▶ [ASSIGNMENT] Quote all lines below exactly. Images stay out.

▶ [EXERCISE DATA]
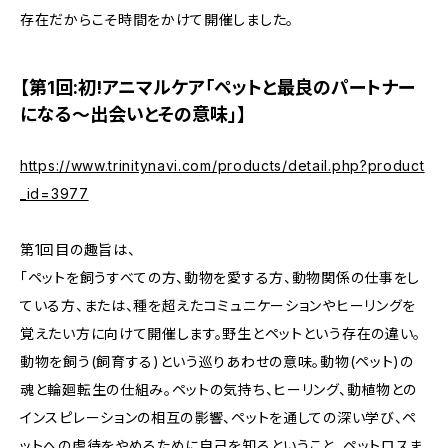
存在だからこそ時間をかけて開催しました。
【第1回:初!アニマルケア「ペットと最良のパートナー
になる〜出会いとその意味」】
https://www.trinitynavi.com/products/detail.php?product
_id=3977
第1回目の趣旨は、
「ペットを飼うすべての方、動物を愛する方、動物関係の仕事をし
ている方、または、種を超えたコミュニケーションやヒーリングを
覚えたい方に向けて開催します。野生とペットという存在の違い。
動物を飼う(飼育する)という巡りあわせの意味。動物(ペット)の
魂と輪廻転生の仕組み。ペットの気持ち、ヒーリング、動植物との
インスピレーションの相互の影響、ペットを通しての深い学び、ペ
ットへの虐待をやめるために自己を知るということ、ペットロスま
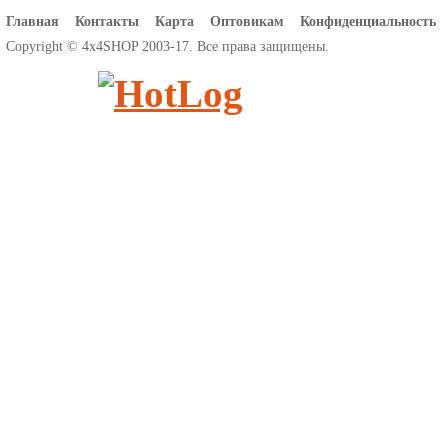
Главная
Контакты
Карта
Оптовикам
Конфиденциальность
Copyright © 4x4SHOP 2003-17. Все права защищены.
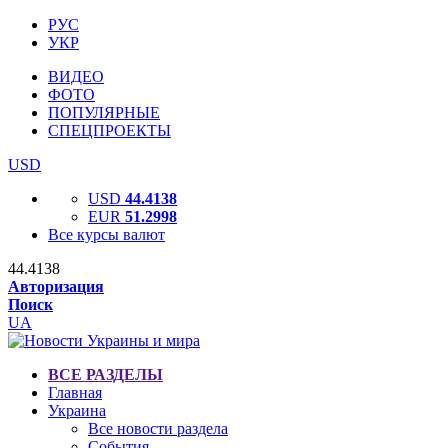
РУС
УКР
ВИДЕО
ФОТО
ПОПУЛЯРНЫЕ
СПЕЦПРОЕКТЫ
USD
USD
44.4138
EUR
51.2998
Все курсы валют
44.4138
Авторизация
Поиск
UA
ВСЕ РАЗДЕЛЫ
Главная
Украина
Все новости раздела
События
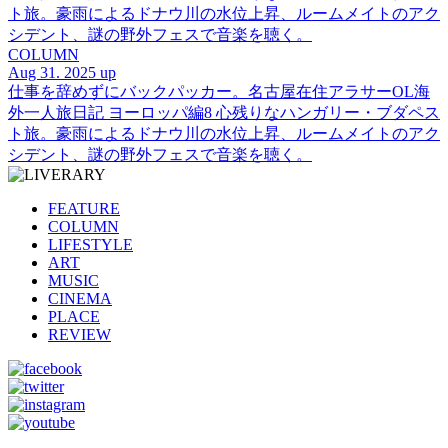
ト旅。豪雨によるドナウ川の水位上昇、ルームメイトのアク
シデント、謎の野外フェスで音楽を聴く。
COLUMN
Aug 31. 2025 up
仕事を辞めずにバックパッカー。名古屋在住アラサーOL海
外一人旅日記 ヨーロッパ編8 心残りなハンガリー・ブダペス
ト旅。豪雨によるドナウ川の水位上昇、ルームメイトのアク
シデント、謎の野外フェスで音楽を聴く。
FEATURE
COLUMN
LIFESTYLE
ART
MUSIC
CINEMA
PLACE
REVIEW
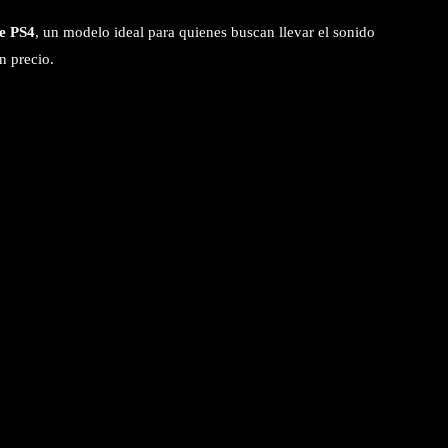
e PS4
, un modelo ideal para quienes buscan llevar el sonido
n precio.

▶ [RESULT BELOW]
存在だからこそ時間をかけて開催しました。
【第1回:初!アニマルケア「ペットと最良のパートナー
になる〜出会いとその意味」】
https://www.trinitynavi.com/products/detail.php?product
_id=3977
第1回目の趣旨は、
「ペットを飼うすべての方、動物を愛する方、動物関係の仕事をし
ている方、または、種を超えたコミュニケーションやヒーリングを
覚えたい方に向けて開催します。野生とペットという存在の違い。
動物を飼う(飼育する)という巡りあわせの意味。動物(ペット)の
魂と輪廻転生の仕組み。ペットの気持ち、ヒーリング、動植物との
インスピレーションの相互の影響、ペットを通しての深い学び、ペ
ットへの虐待をやめるために自己を知るということ、ペットロスま
Главная
Контакты
Карта
Оптовикам
Конфиденциальность
Copyright © 4x4SHOP 2003-17. Все права защищены.
РУС
УКР
ВИДЕО
ФОТО
ПОПУЛЯРНЫЕ
СПЕЦПРОЕКТЫ
USD
USD
44.4138
EUR
51.2998
Все курсы валют
44.4138
Авторизация
Поиск
UA
ВСЕ РАЗДЕЛЫ
Главная
Украина
Все новости раздела
События
ト旅。豪雨によるドナウ川の水位上昇、ルームメイトのアク
シデント、謎の野外フェスで音楽を聴く。
COLUMN
Aug 31. 2025 up
仕事を辞めずにバックパッカー。名古屋在住アラサーOL海
外一人旅日記 ヨーロッパ編8 心残りなハンガリー・ブダペス
ト旅。豪雨によるドナウ川の水位上昇、ルームメイトのアク
シデント、謎の野外フェスで音楽を聴く。
FEATURE
COLUMN
LIFESTYLE
ART
MUSIC
CINEMA
PLACE
REVIEW
e PS4
, un modelo ideal para quienes buscan llevar el sonido
n precio.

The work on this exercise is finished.